START Exercise materials

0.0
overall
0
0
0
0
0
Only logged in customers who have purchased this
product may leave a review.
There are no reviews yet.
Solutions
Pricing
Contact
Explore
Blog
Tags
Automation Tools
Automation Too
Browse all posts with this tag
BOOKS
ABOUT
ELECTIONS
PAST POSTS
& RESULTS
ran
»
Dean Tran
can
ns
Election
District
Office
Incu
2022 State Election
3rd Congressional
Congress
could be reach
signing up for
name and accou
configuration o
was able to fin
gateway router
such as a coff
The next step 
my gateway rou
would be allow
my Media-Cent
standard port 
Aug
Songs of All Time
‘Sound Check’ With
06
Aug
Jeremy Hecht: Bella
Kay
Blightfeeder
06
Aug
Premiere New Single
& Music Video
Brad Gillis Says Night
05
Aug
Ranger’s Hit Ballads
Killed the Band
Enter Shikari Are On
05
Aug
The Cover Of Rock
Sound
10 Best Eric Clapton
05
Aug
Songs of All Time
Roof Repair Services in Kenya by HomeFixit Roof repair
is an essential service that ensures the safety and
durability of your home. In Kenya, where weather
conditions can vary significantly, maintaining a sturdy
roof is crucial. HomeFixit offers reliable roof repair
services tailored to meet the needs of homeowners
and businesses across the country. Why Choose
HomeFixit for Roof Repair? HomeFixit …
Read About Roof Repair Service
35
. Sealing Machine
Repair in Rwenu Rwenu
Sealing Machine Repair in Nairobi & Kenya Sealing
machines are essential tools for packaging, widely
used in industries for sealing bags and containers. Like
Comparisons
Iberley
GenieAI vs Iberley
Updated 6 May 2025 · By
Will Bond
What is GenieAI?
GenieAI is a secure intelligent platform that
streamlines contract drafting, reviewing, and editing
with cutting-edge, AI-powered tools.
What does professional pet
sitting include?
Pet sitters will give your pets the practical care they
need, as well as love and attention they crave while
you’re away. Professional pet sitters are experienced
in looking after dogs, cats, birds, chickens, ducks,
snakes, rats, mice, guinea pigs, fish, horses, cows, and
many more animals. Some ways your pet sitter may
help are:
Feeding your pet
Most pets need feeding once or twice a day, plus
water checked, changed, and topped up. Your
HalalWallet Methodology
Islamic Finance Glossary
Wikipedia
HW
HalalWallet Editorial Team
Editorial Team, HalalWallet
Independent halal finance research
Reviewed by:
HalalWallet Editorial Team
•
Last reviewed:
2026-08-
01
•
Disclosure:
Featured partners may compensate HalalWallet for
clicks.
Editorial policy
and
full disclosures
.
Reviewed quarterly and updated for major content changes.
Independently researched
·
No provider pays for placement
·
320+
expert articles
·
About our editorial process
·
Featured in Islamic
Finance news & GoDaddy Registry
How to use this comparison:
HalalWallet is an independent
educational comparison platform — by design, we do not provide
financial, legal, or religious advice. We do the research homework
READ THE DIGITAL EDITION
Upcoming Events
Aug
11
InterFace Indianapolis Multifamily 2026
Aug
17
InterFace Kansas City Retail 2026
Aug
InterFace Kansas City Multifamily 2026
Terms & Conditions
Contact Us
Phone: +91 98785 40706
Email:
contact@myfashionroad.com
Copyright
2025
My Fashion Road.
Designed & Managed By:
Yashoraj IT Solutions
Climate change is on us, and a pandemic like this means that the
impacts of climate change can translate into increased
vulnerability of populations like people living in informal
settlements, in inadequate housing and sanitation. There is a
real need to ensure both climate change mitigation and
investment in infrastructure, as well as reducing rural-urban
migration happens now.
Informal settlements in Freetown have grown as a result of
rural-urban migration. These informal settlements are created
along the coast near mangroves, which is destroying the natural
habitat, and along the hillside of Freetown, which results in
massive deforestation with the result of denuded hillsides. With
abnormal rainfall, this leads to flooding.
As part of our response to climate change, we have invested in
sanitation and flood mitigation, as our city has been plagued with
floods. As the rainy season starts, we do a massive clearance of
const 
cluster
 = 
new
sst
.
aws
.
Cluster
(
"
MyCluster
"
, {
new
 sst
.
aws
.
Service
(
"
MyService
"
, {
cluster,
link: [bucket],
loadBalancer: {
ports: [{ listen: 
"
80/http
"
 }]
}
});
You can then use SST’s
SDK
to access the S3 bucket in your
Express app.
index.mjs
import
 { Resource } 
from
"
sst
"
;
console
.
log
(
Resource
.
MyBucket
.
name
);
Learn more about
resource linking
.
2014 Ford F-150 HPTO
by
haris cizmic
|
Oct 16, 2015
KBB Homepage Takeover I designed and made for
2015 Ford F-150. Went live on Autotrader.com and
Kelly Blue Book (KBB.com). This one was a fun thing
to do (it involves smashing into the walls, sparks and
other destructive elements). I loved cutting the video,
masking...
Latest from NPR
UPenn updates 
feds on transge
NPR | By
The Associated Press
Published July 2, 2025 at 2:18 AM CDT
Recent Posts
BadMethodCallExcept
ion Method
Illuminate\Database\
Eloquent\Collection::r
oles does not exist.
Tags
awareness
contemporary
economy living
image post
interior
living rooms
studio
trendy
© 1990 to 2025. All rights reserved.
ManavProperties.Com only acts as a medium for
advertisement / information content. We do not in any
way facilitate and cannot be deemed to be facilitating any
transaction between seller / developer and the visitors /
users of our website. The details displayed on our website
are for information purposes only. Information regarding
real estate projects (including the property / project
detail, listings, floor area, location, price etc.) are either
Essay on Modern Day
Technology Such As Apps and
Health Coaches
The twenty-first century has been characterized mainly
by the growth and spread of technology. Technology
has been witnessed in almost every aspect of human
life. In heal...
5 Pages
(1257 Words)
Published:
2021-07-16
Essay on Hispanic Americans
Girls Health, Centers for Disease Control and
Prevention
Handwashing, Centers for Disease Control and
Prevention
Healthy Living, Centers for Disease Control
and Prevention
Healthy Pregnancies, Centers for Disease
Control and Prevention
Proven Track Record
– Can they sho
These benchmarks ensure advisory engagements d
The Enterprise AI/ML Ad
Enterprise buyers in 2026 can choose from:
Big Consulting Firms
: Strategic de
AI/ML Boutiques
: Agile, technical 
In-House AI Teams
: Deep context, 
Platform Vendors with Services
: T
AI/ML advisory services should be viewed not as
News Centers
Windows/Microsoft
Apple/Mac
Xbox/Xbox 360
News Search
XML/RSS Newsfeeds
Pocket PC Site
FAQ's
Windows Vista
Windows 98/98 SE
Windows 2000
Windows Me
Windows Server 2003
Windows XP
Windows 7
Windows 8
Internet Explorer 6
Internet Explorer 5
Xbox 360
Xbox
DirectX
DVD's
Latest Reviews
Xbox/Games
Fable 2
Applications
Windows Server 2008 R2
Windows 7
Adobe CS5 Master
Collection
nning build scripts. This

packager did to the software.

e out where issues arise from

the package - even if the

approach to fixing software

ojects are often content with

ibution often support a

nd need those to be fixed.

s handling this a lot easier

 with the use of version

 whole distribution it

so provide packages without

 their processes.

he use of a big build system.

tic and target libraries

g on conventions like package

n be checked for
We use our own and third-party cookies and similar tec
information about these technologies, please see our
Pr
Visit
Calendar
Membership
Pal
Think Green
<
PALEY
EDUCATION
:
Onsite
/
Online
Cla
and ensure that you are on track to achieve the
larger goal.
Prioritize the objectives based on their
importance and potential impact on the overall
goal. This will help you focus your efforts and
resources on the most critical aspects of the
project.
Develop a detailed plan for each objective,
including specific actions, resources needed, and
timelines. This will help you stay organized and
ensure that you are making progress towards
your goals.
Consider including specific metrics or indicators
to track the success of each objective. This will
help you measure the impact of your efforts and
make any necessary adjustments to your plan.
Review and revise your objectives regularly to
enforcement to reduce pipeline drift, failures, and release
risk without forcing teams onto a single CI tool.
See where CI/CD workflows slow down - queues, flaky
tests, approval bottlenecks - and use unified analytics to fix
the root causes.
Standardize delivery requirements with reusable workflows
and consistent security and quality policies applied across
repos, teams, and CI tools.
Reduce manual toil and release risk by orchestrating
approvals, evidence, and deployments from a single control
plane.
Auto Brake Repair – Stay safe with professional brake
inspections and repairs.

END Exercise materials

▶ [What you need to do]
In the answer, give the lines from the first line of the data through the line with "GenieAI vs Iberley", exactly as they appear and with no additions.

▶ [Response area]
0.0
overall
0
0
0
0
0
Only logged in customers who have purchased this
product may leave a review.
There are no reviews yet.
Solutions
Pricing
Contact
Explore
Blog
Tags
Automation Tools
Automation Too
Browse all posts with this tag
BOOKS
ABOUT
ELECTIONS
PAST POSTS
& RESULTS
ran
»
Dean Tran
can
ns
Election
District
Office
Incu
2022 State Election
3rd Congressional
Congress
could be reach
signing up for
name and accou
configuration o
was able to fin
gateway router
such as a coff
The next step 
my gateway rou
would be allow
my Media-Cent
standard port 
Aug
Songs of All Time
‘Sound Check’ With
06
Aug
Jeremy Hecht: Bella
Kay
Blightfeeder
06
Aug
Premiere New Single
& Music Video
Brad Gillis Says Night
05
Aug
Ranger’s Hit Ballads
Killed the Band
Enter Shikari Are On
05
Aug
The Cover Of Rock
Sound
10 Best Eric Clapton
05
Aug
Songs of All Time
Roof Repair Services in Kenya by HomeFixit Roof repair
is an essential service that ensures the safety and
durability of your home. In Kenya, where weather
conditions can vary significantly, maintaining a sturdy
roof is crucial. HomeFixit offers reliable roof repair
services tailored to meet the needs of homeowners
and businesses across the country. Why Choose
HomeFixit for Roof Repair? HomeFixit …
Read About Roof Repair Service
35
. Sealing Machine
Repair in Rwenu Rwenu
Sealing Machine Repair in Nairobi & Kenya Sealing
machines are essential tools for packaging, widely
used in industries for sealing bags and containers. Like
Comparisons
Iberley
GenieAI vs Iberley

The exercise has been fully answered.